Ani godziny spędzone przed telewizorem. Ani święte oburzenie na rządzących. Ani tak liczne ostatnio marsze i protesty. Wszystko to nie zastąpi najważniejszego. Rozmowy.
Podsumowanie mijającego roku wypada dla Polski zdecydowanie źle. Mimo rekordowo wysokiego poparcia dla członkostwa Polski w Unii Europejskiej, jesteśmy coraz dalej od Europy. Coraz dalej od wartości, które doprowadziły do powstania wspólnej Europy. Cztery swobody, będące podstawą wspólnoty europejskiej: swobodny przepływ ludzi, towarów, usług i kapitału, premier Mateusz Morawiecki nazwał „kolonizacją Polski przez Europę Zachodnią”. Zaś Komisja Europejska uruchomiła art. 7 unijnego traktatu, mówiący o poważnym naruszaniu przez Polskę zasad demokratycznego państwa.
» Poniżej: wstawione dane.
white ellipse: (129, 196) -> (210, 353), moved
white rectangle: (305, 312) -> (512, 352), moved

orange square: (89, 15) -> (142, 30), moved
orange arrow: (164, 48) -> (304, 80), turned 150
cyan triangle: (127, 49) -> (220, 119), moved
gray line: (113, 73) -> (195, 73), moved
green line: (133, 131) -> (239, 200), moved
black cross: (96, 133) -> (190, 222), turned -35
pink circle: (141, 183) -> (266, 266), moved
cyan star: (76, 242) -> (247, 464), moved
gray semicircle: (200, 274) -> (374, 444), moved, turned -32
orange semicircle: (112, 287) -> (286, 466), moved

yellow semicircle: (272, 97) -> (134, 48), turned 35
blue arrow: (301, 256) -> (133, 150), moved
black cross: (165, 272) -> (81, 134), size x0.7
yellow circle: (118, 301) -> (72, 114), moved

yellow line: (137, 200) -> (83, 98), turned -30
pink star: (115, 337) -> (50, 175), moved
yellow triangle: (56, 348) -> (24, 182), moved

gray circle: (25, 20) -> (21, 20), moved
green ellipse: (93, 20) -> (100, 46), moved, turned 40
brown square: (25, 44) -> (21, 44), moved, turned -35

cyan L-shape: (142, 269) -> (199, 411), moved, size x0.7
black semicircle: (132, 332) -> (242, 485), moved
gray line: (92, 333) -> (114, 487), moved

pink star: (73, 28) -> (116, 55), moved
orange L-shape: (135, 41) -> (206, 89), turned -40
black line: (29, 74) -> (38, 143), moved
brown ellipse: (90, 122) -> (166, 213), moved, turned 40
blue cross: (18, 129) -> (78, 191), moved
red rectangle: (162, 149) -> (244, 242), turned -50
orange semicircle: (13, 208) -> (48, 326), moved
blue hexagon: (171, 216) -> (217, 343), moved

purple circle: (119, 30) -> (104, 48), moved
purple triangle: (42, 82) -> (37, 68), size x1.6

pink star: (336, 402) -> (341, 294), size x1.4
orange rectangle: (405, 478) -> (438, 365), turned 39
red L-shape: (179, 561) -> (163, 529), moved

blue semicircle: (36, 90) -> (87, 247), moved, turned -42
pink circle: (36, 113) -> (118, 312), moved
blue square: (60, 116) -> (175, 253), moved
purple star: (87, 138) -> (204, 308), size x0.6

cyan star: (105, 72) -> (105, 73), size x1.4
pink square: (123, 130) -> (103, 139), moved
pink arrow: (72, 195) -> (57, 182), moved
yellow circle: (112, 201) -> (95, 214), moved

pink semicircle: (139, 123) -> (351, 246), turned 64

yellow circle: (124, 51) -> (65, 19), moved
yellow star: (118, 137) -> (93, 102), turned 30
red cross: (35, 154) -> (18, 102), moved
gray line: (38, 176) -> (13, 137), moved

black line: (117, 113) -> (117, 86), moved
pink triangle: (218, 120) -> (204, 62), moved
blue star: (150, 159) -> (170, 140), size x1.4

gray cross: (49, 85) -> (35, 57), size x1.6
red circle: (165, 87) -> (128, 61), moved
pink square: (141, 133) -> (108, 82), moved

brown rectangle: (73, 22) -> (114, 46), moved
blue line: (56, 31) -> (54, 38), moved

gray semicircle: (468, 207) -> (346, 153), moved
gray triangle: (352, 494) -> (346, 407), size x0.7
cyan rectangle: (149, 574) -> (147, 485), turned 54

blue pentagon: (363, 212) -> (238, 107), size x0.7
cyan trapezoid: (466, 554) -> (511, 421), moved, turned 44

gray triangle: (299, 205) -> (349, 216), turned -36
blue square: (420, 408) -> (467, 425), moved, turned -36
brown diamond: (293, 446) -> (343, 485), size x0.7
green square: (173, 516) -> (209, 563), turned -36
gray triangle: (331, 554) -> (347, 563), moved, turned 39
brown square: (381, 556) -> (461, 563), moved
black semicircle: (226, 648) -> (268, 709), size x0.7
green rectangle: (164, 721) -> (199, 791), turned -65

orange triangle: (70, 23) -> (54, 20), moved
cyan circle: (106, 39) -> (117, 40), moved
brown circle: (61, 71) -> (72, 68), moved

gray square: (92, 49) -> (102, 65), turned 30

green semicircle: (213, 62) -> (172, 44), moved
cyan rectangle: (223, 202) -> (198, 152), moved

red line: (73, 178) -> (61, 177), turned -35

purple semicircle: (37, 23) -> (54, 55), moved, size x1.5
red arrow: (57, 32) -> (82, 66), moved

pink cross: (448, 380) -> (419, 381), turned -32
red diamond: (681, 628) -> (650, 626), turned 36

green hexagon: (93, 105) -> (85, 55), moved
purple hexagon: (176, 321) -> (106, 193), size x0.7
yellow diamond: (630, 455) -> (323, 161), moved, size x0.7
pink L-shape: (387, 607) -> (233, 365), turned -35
Instytucjom młodej polskiej demokracji można wiele zarzucić. Niewydolność sądów jest doświadczeniem 15 milionów obywateli, będących rokrocznie petentami w polskich sądach. Opieszałość działań prokuratury, jak w przypadku afery Amber Gold, do dzisiaj budzi nasze zdumienie. Nie sposób zrozumieć bezduszności urzędników warszawskiego ratusza, przez lata biernie przyglądających się poczynaniom „czyścicieli kamienic”. Działania Państwowej Komisji Wyborczej podczas wyborów samorządowych w 2014 roku, trudno nazwać inaczej niż kompromitacją. Ale wszystko to nie upoważnia polityków Prawa i Sprawiedliwości do prób zastąpienia demokracji, rządami autorytarnymi, czy wręcz dyktatorskimi.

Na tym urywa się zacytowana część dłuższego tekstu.